If Michigan State can’t adjust early to the speed, it may go home scratching its heads.
With that said, the Spartans defense is smart and talented enough to make Oregon work for every first down. There’s a reason the Spartans’ rushing defense has been in the top 10 nationally in each of the past three seasons.
Additionally, the Spartans only allowed 12 passing touchdowns in 2013, while holding opposing quarterbacks to a 47.5 percent completion percentage.
The Spartans defense will depend heavily on defensive ends Shilique Calhoun and Marcus Rush, who will be tasked with controlling Oregon’s nearly unstoppable rushing attack. Calhoun, who is perhaps the best defensive player in the Big Ten, will also be asked to put pressure on quarterback Marcus Mariota, which isn’t exactly the easiest thing in the world to do.
Michigan State’s secondary lost its best player from last year's team, Darqueze Dennard, to the NFL. However, the secondary should still be solid this year, especially with the front seven putting pressure on the quarterback.
One of the biggest concerns for the Ducks has to be whether or not the young wide receivers are able to take on the aggressive Spartans secondary.
We know the Spartans are going to play a ton of man coverage. It will be on the Ducks' wide receivers to create space and make plays, especially in 3rd-and-long situations.
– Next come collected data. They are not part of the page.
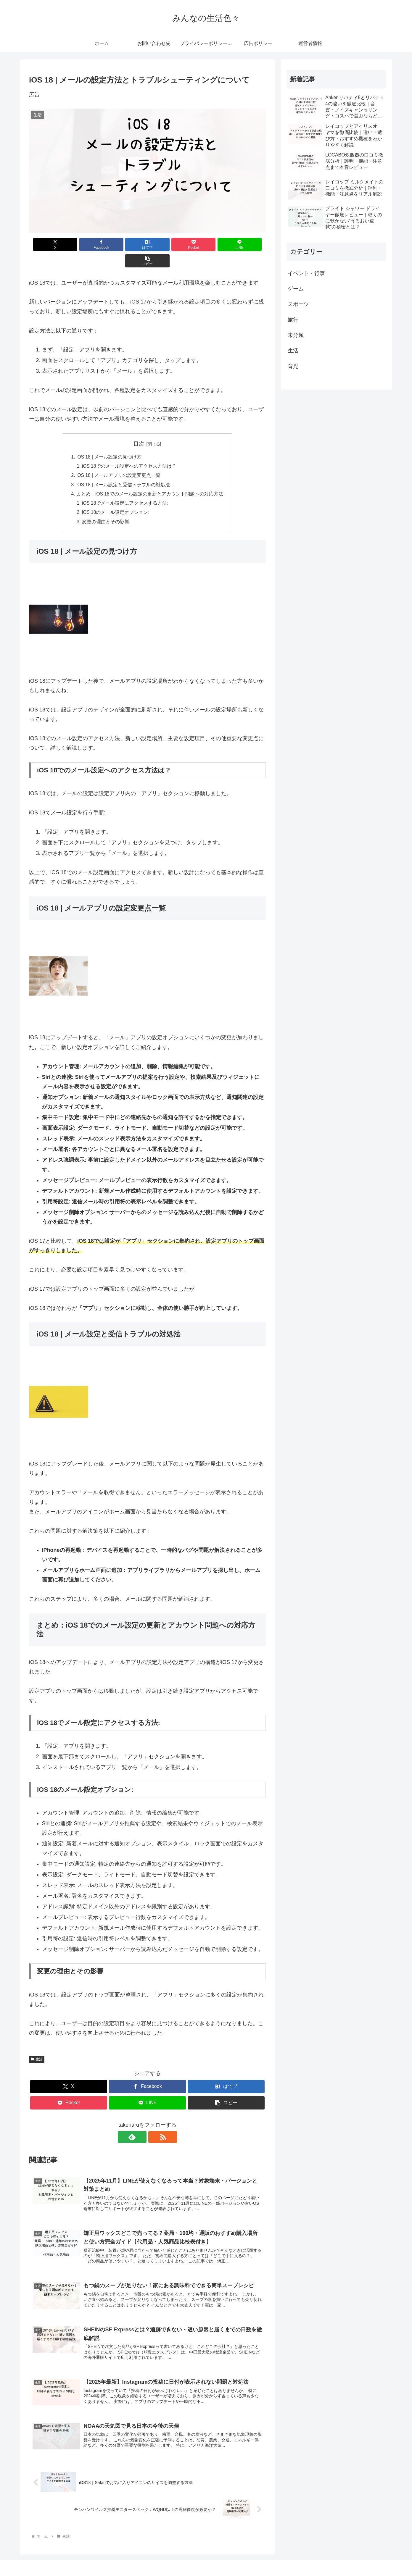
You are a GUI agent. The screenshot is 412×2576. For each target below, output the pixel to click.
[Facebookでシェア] (88, 244)
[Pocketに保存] (167, 244)
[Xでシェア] (48, 244)
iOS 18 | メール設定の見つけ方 (109, 440)
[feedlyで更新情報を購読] (141, 2124)
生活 (37, 2046)
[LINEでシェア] (207, 244)
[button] (247, 244)
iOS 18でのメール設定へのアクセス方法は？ (129, 450)
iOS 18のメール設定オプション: (116, 498)
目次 (138, 427)
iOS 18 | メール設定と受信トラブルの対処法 (123, 469)
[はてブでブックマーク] (128, 244)
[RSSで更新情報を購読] (154, 2124)
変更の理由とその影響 (105, 508)
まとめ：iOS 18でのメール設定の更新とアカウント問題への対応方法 (149, 479)
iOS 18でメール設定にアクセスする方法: (125, 488)
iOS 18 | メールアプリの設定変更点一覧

Oregon’s offense is in for one of its toughest tests in years. The last time Oregon saw a defensive like this, it was 2011 and LSU manhandled the team in Cowboys Stadium. Three seasons later, the Ducks get an opportunity to show the college football world that speed truly kills—and just because you’re fast doesn’t mean you’re soft.
In order for Oregon to succeed against Michigan State’s defense, and thereby grab a victory, the Ducks are going to need to play with more strength between the tackles and be more aggressive in all phases of the game.
Whether that means holding blocks a split second longer or taking a big hit trying to make a play, it’s all going to have to be done to beat Michigan State.
Oregon’s offense needs to use its speed to impact Michigan State’s ability to adapt at the line of scrimmage, which is the Spartans' best defensive asset. If Oregon can incorporate an element of nastiness to its vicious offensive attack, the Ducks should come away with a huge victory over the Spartans.